Can someone point out what I'm missing in the regular expression? I'm guessing it's the ^ or possibly the ?$ at the end may mean only match part of it?
Solution
There is no need to group absolutely everything. This looks nicer and will do the same:
preg_match('~^\d{4}(-\d{1,2}(-\d{1,2})?)?$~', trim($date), $dateParts)
This also explains why "1977
" is accepted - the month and day parts are both optional (the question mark makes something optional).
To do what you say ("4 decimals - 1 or 2 decimals - 1 or 2 decimals"), you need to remove both the optional groups:
preg_match('~^\d{4}-\d{1,2}-\d{1,2}$~', trim($date), $dateParts)
The "^
" and "$
" have nothing to do with the issue you are seeing. They are just start-of-string and end-of-string anchors, making sure that nothing else than what the pattern describes is in the checked string. Leave them off and "blah 1977-01-01 blah"
will start to match.
OTHER TIPS
Try this:
'~^(\d\d\d\d)-(\d{1,2})-(\d{1,2})$~'
The problem was the regex was allowing the month and day as optional by the '?' character.
^
and $
anchor your pattern to the beginning and end respectively of the string passed in. The ?
is a multiplier, matching 0 or 1 of the preceding pattern (in this case, the parenthesised bit).
Your pattern matches a year, or a year and a month, or a year and a month and a date; if you follow the parentheses, you'll see the final ?

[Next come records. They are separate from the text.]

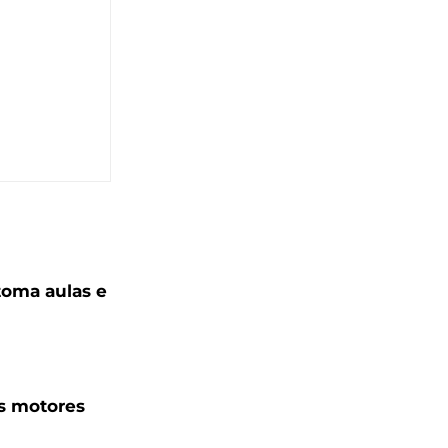
toma aulas e
s motores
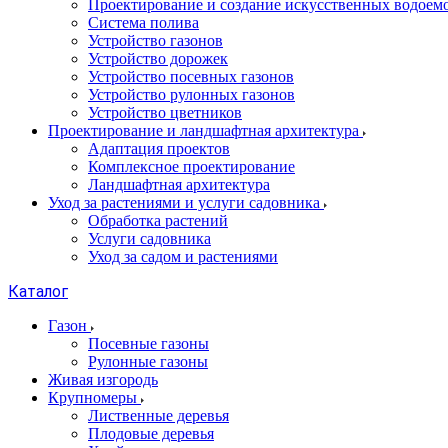
Проектирование и создание искусственных водоем
Система полива
Устройство газонов
Устройство дорожек
Устройство посевных газонов
Устройство рулонных газонов
Устройство цветников
Проектирование и ландшафтная архитектура
Адаптация проектов
Комплексное проектирование
Ландшафтная архитектура
Уход за растениями и услуги садовника
Обработка растений
Услуги садовника
Уход за садом и растениями
Каталог
Газон
Посевные газоны
Рулонные газоны
Живая изгородь
Крупномеры
Лиственные деревья
Плодовые деревья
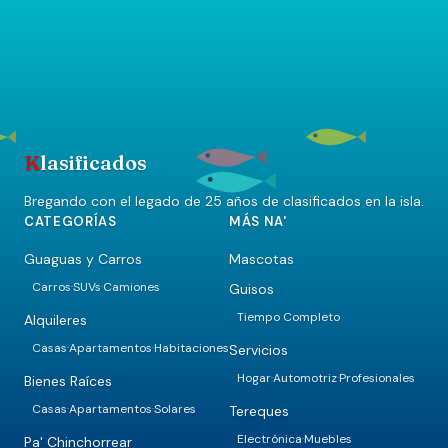
K
lasificados
Bregando con el legado de 25 años de clasificados en la isla.
CATEGORÍAS
MÁS NA'
Guaguas y Carros
Mascotas
Carros
SUVs
Camiones
Guisos
·
·
Tiempo Completo
Alquileres
Casas
Apartamentos
Habitaciones
Servicios
·
·
Hogar
Automotriz
Profesionales
·
·
Bienes Raíces
Casas
Apartamentos
Solares
Tereques
·
·
Electrónica
Muebles
·
Pa' Chinchorrear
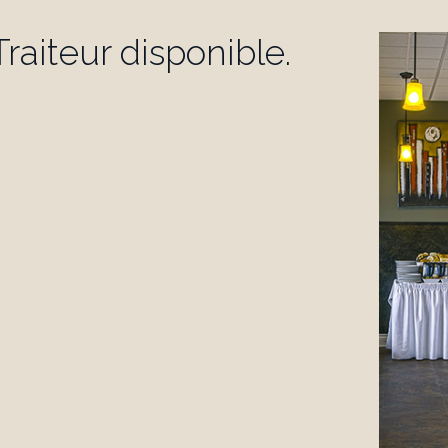
raiteur disponible.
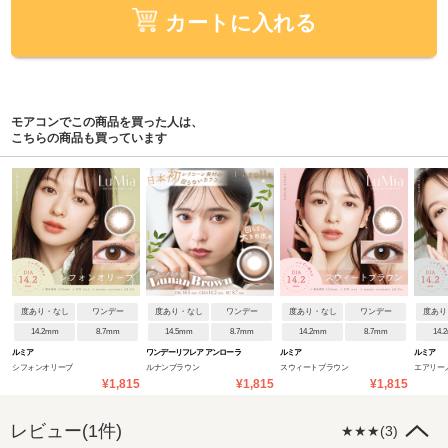
カートに入れる
モアコンでこの商品を買った人は、
こちらの商品も買っています
度あり・なし
ワンデー
度あり・なし
ワンデー
度あり・なし
ワンデー
度あり
14.2mm
8.7mm
14.5mm
8.7mm
14.2mm
8.7mm
14.
ルミア
ワンデーリフレア アンローラ
ルミア
ルミア
シフォンオリーブ
ルナンブラウン
スウィートブラウン
エアリー
¥1,815
¥1,815
¥1,815
レビュー(1件)
★★★(3)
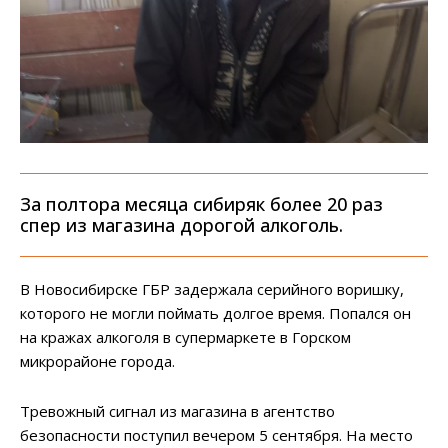
За полтора месяца сибиряк более 20 раз
спер из магазина дорогой алкоголь.
В Новосибирске ГБР задержала серийного воришку,
которого не могли поймать долгое время. Попался он
на кражах алкоголя в супермаркете в Горском
микрорайоне города.
Тревожный сигнал из магазина в агентство
безопасности поступил вечером 5 сентября. На место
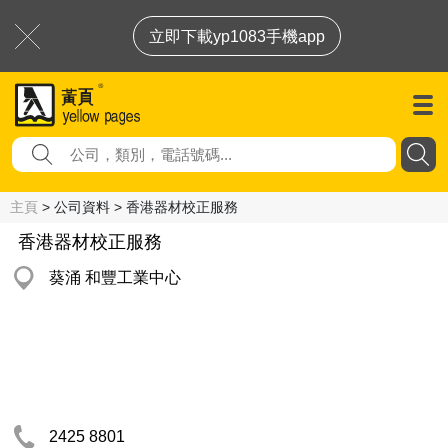
立即下載yp1083手機app
主頁
> 公司資料 > 香港器材校正服務
香港器材校正服務
葵涌 和豐工業中心
2425 8801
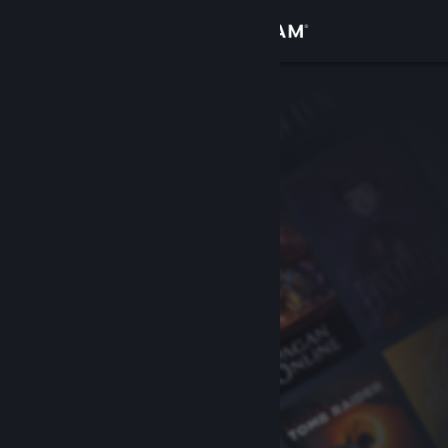
Logg inn
Butikk
Samfunn
Om
Kundestøtte
Bytt språk
Skaff deg Steam-appen på mobil
Vis skrivebordsversjon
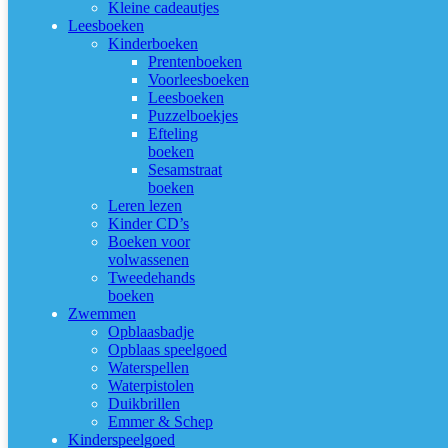
Kleine cadeautjes
Leesboeken
Kinderboeken
Prentenboeken
Voorleesboeken
Leesboeken
Puzzelboekjes
Efteling
boeken
Sesamstraat
boeken
Leren lezen
Kinder CD’s
Boeken voor
volwassenen
Tweedehands
boeken
Zwemmen
Opblaasbadje
Opblaas speelgoed
Waterspellen
Waterpistolen
Duikbrillen
Emmer & Schep
Kinderspeelgoed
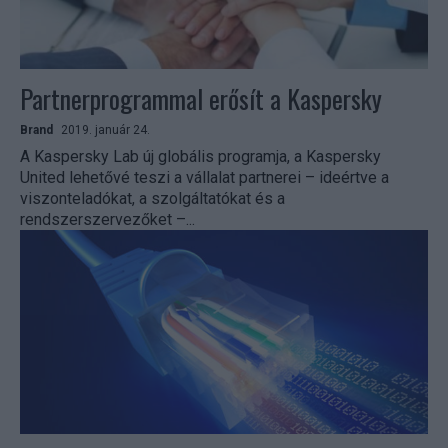
Partnerprogrammal erősít a Kaspersky
Brand
2019. január 24.
A Kaspersky Lab új globális programja, a Kaspersky
United lehetővé teszi a vállalat partnerei – ideértve a
viszonteladókat, a szolgáltatókat és a
rendszerszervezőket –...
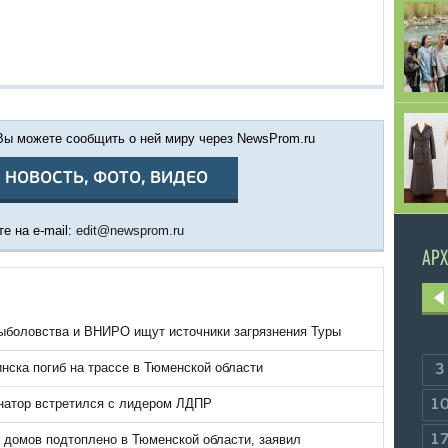
 Вы можете сообщить о ней миру через NewsProm.ru
 НОВОСТЬ, ФОТО, ВИДЕО
е на e-mail:
edit@newsprom.ru
АРХ
ыболовства и ВНИРО ищут источники загрязнения Туры
нска погиб на трассе в Тюменской области
3
натор встретился с лидером ЛДПР
1
 домов подтоплено в Тюменской области, заявил
1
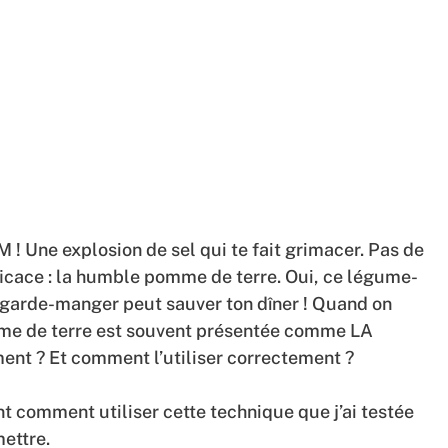
! Une explosion de sel qui te fait grimacer. Pas de
fficace : la humble pomme de terre. Oui, ce légume-
 garde-manger peut sauver ton dîner ! Quand on
mme de terre est souvent présentée comme LA
ment ? Et comment l’utiliser correctement ?
nt comment utiliser cette technique que j’ai testée
mettre.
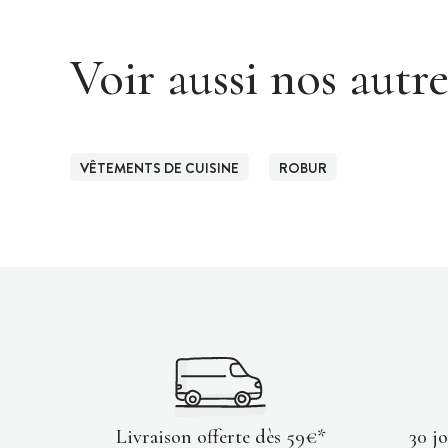
Voir aussi nos autr
VÊTEMENTS DE CUISINE
ROBUR
Livraison offerte dès 59€*
30 j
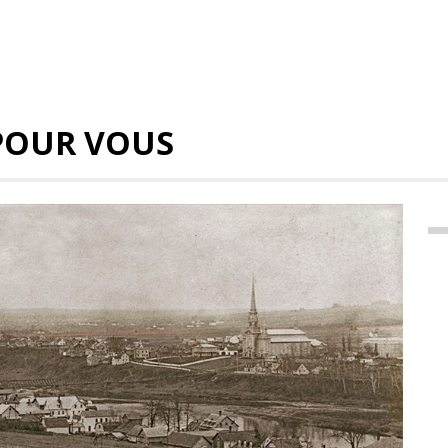
POUR VOUS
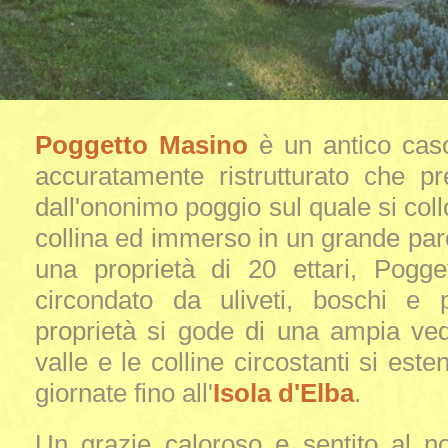
Poggetto Masino
è un antico caso
accuratamente ristrutturato che p
dall'ononimo poggio sul quale si coll
collina ed immerso in un grande parc
una proprietà di 20 ettari, Pogg
circondato da uliveti, boschi e p
proprietà si gode di una ampia ved
valle e le colline circostanti si este
giornate fino all'
Isola d'Elba
.
Un grazie caloroso e sentito al n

is operating on the parens surrounding the whole of the pattern after the year.
^ # beginning of string
(\d\d\d\d) #year
(
-(\d{1,2}) #month after a dash
(
-(\d{1,2}) #date after a dash
)? #date optional
)? # month and date optional
$ # end of string
Ok, let's break this up for you:
- '~^(\d\d\d\d)(-(\d{1,2})(-(\d{1,2}))?)?$~'
- ~ - in the beginning and the end are RegExp-delimiters, so they are not really part of the regular expression.
- ^ - Means "This is the beginning of the line"
- Avoids matches in the middle of the string, and anchors it so that the start of the string must match
- (\d\d\d\d) - Matches (and captures) four digits, and is not optional
- This could also be written as \d{4}
- (-(\d{1,2})(-(\d{1,2}))?)? - Matches (and captures) an optional group.
- It says that if this group exists, it must be a dash, followed by one or two digits (day or month), followed by a dash, followed by one or two digits (day or month)
- $ - Means end of string, so this, together with ^ in the beginning of the string means that the whole string must match the Regexp.
Some examples of what this Regex will match:
- 1982-08-11
- 1982-30-01
- 8127-99-52
Some examples that will NOT match:
- 82-08-11
- 2009-10
As you can see, this regex will accept some "dates" that are not really valid dates, so I would probably run it through some sort of date-handling function too, such as strtotime.